**ACTION ITEM:** Nothing but the lines from the top of the data to the line holding "aabenraa sådan" should be printed, word for word and both ends included; leave the pictures out.

**RAW DATA:**
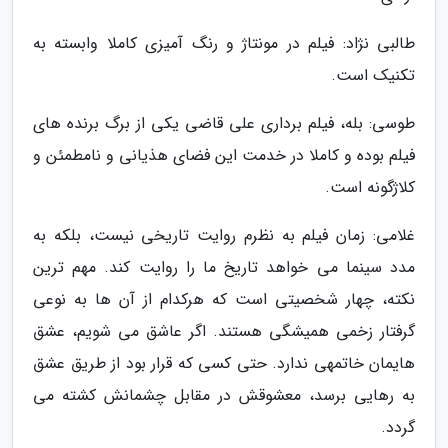
طالبی نژاد: فیلم در مونتاژ و رنگ آمیزی کاملا وابسته به
تکنیک است.
طوسی: بله، فیلم برداری علی قاضی یکی از برگ برنده های
فیلم بوده و کاملا در خدمت این فضای هذیانی و نامطمئن و
کلاژگونه است.
غلامی: زمان فیلم به نظرم روایت تاریخی نیست، بلکه به
مدد سینما می خواهد تاریخ ما را روایت کند. مهم ترین
نکته، چهار شخصیتی است که هرکدام از آن ها به نوعی
گرفتار زخمی همیشگی هستند. اگر عاشق می شویم، عشق
هایمان خاتمهی ندارد. حتی کسی که قرار بود از طریق عشق
به رهایی برسد، معشوقش در مقابل چشمانش کشته می
گردد.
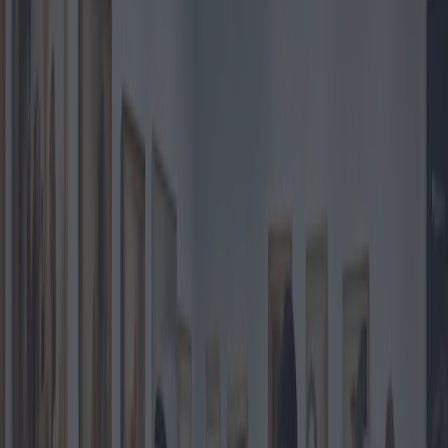
Le monde de l'art a été témoin d'un événement marquant lorsque le
Fonds d'investissement d'Abou Dhabi (ADIF) a acquis une
participation importante dans Sotheby's, l'une des maisons de vente
aux enchères les plus anciennes et les plus prestigieuses au monde.
Cette opération signifie une expansion stratégique des richesses du
Moyen-Orient vers les actifs culturels occidentaux, mettant en
évidence un mélange de stratégie financière et d'engagement
culturel.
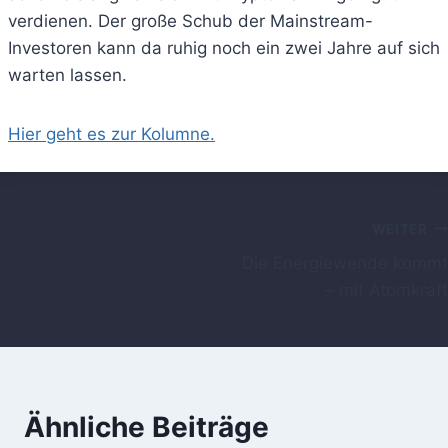
verdienen. Der große Schub der Mainstream-
Investoren kann da ruhig noch ein zwei Jahre auf sich
warten lassen.
Hier geht es zur Kolumne.
Beitragsnavigation
WEITER
Die Energiewende kommt
– mit Atomkraft
Ähnliche Beiträge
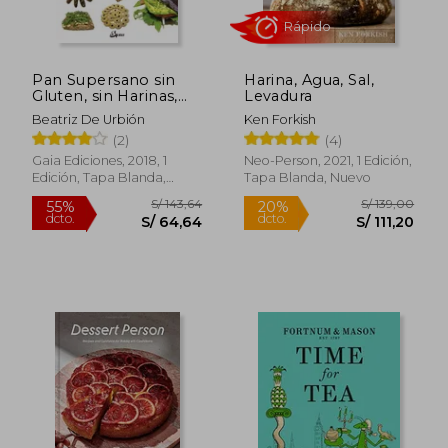
Pan Supersano sin
Harina, Agua, Sal,
Gluten, sin Harinas,
Levadura
sin Lácteos y sin
Beatriz De Urbión
Ken Forkish
Huevo: Recetas y
(2)
(4)
Técnicas de Panadería
y Repostería
Gaia Ediciones, 2018, 1
Neo-Person, 2021, 1 Edición,
(Nutrición y Salud)
Edición, Tapa Blanda,
Tapa Blanda, Nuevo
S/ 170,26
S/ 318
55%
55%
Nuevo
dcto.
dcto.
S/ 76,62
S/ 143,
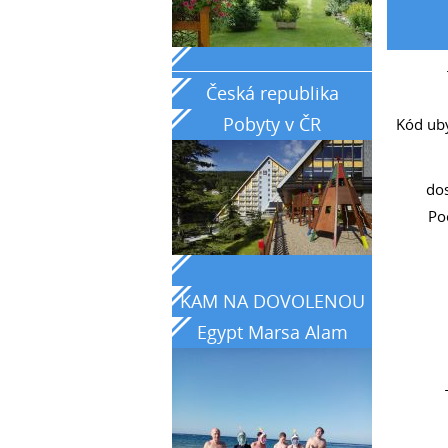
__________________________________
Česká republika
Pobyty v ČR
Kód uby
do
Poč
KAM NA DOVOLENOU
Egypt Marsa Alam
země tyrkysového
moře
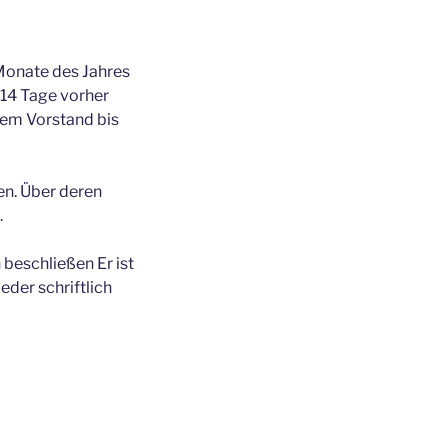
 Monate des Jahres
 14 Tage vorher
dem Vorstand bis
en. Über deren
.
beschließen Er ist
eder schriftlich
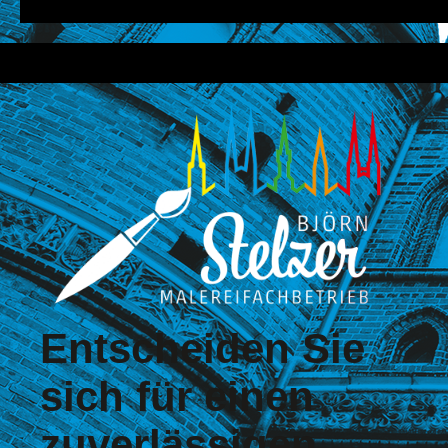
Entscheiden Sie
sich für einen
zuver­lässigen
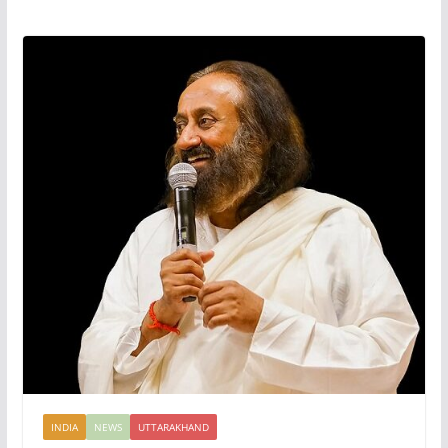
INDIA
NEWS
UTTARAKHAND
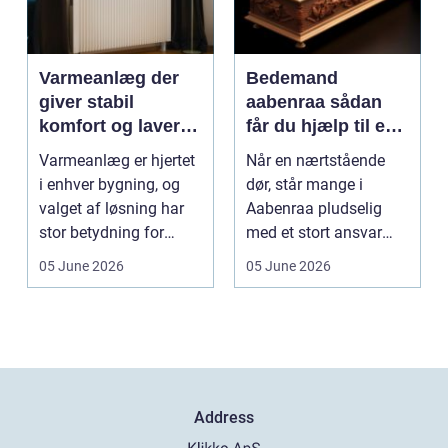
Varmeanlæg der
Bedemand
giver stabil
aabenraa sådan
komfort og lavere
får du hjælp til en
energiregning
værdig afsked
Varmeanlæg er hjertet
Når en nærtstående
i enhver bygning, og
dør, står mange i
valget af løsning har
Aabenraa pludselig
stor betydning for
med et stort ansvar
b&a...
midt i sorgen.
05 June 2026
05 June 2026
Praktiske...
Address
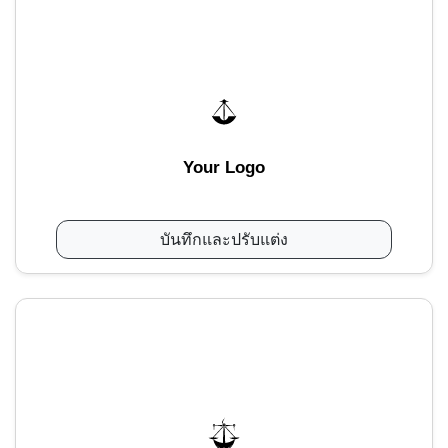
Your Logo
บันทึกและปรับแต่ง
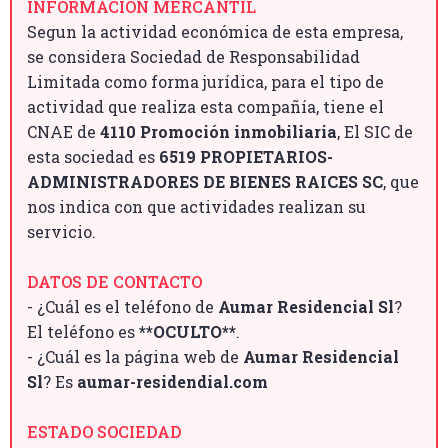
INFORMACIÓN MERCANTIL
Segun la actividad económica de esta empresa,
se considera Sociedad de Responsabilidad
Limitada como forma jurídica, para el tipo de
actividad que realiza esta compañía, tiene el
CNAE de
4110 Promoción inmobiliaria
, El SIC de
esta sociedad es
6519 PROPIETARIOS-
ADMINISTRADORES DE BIENES RAICES SC
, que
nos indica con que actividades realizan su
servicio.
DATOS DE CONTACTO
- ¿Cuál es el teléfono de
Aumar Residencial Sl
?
El teléfono es
**OCULTO**
.
- ¿Cuál es la página web de
Aumar Residencial
Sl
? Es
aumar-residendial.com
ESTADO SOCIEDAD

**SOLUTION FOR THIS PROBLEM:**
طالبی نژاد: فیلم در مونتاژ و رنگ آمیزی کاملا وابسته به
تکنیک است.
طوسی: بله، فیلم برداری علی قاضی یکی از برگ برنده های
فیلم بوده و کاملا در خدمت این فضای هذیانی و نامطمئن و
کلاژگونه است.
غلامی: زمان فیلم به نظرم روایت تاریخی نیست، بلکه به
مدد سینما می خواهد تاریخ ما را روایت کند. مهم ترین
نکته، چهار شخصیتی است که هرکدام از آن ها به نوعی
گرفتار زخمی همیشگی هستند. اگر عاشق می شویم، عشق
هایمان خاتمهی ندارد. حتی کسی که قرار بود از طریق عشق
به رهایی برسد، معشوقش در مقابل چشمانش کشته می
گردد.
Le monde de l'art a été témoin d'un événement marquant lorsque le
Fonds d'investissement d'Abou Dhabi (ADIF) a acquis une
participation importante dans Sotheby's, l'une des maisons de vente
aux enchères les plus anciennes et les plus prestigieuses au monde.
Cette opération signifie une expansion stratégique des richesses du
Moyen-Orient vers les actifs culturels occidentaux, mettant en
évidence un mélange de stratégie financière et d'engagement
culturel.
verdienen. Der große Schub der Mainstream-
Investoren kann da ruhig noch ein zwei Jahre auf sich
warten lassen.
Hier geht es zur Kolumne.
Beitragsnavigation
WEITER
Die Energiewende kommt
– mit Atomkraft
Ähnliche Beiträge
Pan Supersano sin
Harina, Agua, Sal,
Gluten, sin Harinas,
Levadura
sin Lácteos y sin
Beatriz De Urbión
Ken Forkish
Huevo: Recetas y
(2)
(4)
Técnicas de Panadería
y Repostería
Gaia Ediciones, 2018, 1
Neo-Person, 2021, 1 Edición,
(Nutrición y Salud)
Edición, Tapa Blanda,
Tapa Blanda, Nuevo
S/ 170,26
S/ 318
55%
55%
Nuevo
dcto.
dcto.
S/ 76,62
S/ 143,
__________________________________
Česká republika
Pobyty v ČR
Kód uby
do
Poč
KAM NA DOVOLENOU
Egypt Marsa Alam
země tyrkysového
moře
 Monate des Jahres
 14 Tage vorher
dem Vorstand bis
en. Über deren
.
beschließen Er ist
eder schriftlich
Entscheiden Sie
sich für einen
zuver­lässigen
INDIA
NEWS
UTTARAKHAND
Varmeanlæg der
Bedemand
giver stabil
aabenraa sådan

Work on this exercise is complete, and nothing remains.